Write out the records that follow with every word intact.

BEGIN Given records

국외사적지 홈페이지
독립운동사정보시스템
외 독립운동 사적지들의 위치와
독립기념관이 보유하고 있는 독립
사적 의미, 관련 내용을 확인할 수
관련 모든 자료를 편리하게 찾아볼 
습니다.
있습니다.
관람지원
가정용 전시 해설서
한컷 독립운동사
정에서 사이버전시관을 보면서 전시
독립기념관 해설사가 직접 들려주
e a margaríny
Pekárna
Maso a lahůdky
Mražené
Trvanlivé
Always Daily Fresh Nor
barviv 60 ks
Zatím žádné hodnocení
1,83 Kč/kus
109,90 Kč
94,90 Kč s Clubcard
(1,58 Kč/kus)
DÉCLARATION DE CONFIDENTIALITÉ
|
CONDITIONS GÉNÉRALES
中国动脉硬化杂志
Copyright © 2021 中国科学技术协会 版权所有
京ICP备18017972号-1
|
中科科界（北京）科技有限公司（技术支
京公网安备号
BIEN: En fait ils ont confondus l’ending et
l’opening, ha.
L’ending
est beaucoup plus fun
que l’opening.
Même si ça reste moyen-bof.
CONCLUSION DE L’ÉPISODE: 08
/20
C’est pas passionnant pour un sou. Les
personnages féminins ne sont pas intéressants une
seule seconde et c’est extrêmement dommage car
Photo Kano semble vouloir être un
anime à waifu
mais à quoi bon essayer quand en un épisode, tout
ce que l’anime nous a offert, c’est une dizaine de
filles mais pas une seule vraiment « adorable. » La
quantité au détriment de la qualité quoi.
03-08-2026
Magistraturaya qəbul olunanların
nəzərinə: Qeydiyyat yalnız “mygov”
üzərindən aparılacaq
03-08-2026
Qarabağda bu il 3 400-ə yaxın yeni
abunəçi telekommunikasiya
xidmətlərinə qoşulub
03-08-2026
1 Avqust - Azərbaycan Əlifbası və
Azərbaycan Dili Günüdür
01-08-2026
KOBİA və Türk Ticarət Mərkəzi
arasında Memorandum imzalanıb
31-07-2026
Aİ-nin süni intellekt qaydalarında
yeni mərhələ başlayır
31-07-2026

END Given records

= Solution for this task =
국외사적지 홈페이지
독립운동사정보시스템
외 독립운동 사적지들의 위치와
독립기념관이 보유하고 있는 독립
사적 의미, 관련 내용을 확인할 수
관련 모든 자료를 편리하게 찾아볼 
습니다.
있습니다.
관람지원
가정용 전시 해설서
한컷 독립운동사
정에서 사이버전시관을 보면서 전시
독립기념관 해설사가 직접 들려주
e a margaríny
Pekárna
Maso a lahůdky
Mražené
Trvanlivé
Always Daily Fresh Nor
barviv 60 ks
Zatím žádné hodnocení
1,83 Kč/kus
109,90 Kč
94,90 Kč s Clubcard
(1,58 Kč/kus)
DÉCLARATION DE CONFIDENTIALITÉ
|
CONDITIONS GÉNÉRALES
中国动脉硬化杂志
Copyright © 2021 中国科学技术协会 版权所有
京ICP备18017972号-1
|
中科科界（北京）科技有限公司（技术支
京公网安备号
BIEN: En fait ils ont confondus l’ending et
l’opening, ha.
L’ending
est beaucoup plus fun
que l’opening.
Même si ça reste moyen-bof.
CONCLUSION DE L’ÉPISODE: 08
/20
C’est pas passionnant pour un sou. Les
personnages féminins ne sont pas intéressants une
seule seconde et c’est extrêmement dommage car
Photo Kano semble vouloir être un
anime à waifu
mais à quoi bon essayer quand en un épisode, tout
ce que l’anime nous a offert, c’est une dizaine de
filles mais pas une seule vraiment « adorable. » La
quantité au détriment de la qualité quoi.
03-08-2026
Magistraturaya qəbul olunanların
nəzərinə: Qeydiyyat yalnız “mygov”
üzərindən aparılacaq
03-08-2026
Qarabağda bu il 3 400-ə yaxın yeni
abunəçi telekommunikasiya
xidmətlərinə qoşulub
03-08-2026
1 Avqust - Azərbaycan Əlifbası və
Azərbaycan Dili Günüdür
01-08-2026
KOBİA və Türk Ticarət Mərkəzi
arasında Memorandum imzalanıb
31-07-2026
Aİ-nin süni intellekt qaydalarında
yeni mərhələ başlayır
31-07-2026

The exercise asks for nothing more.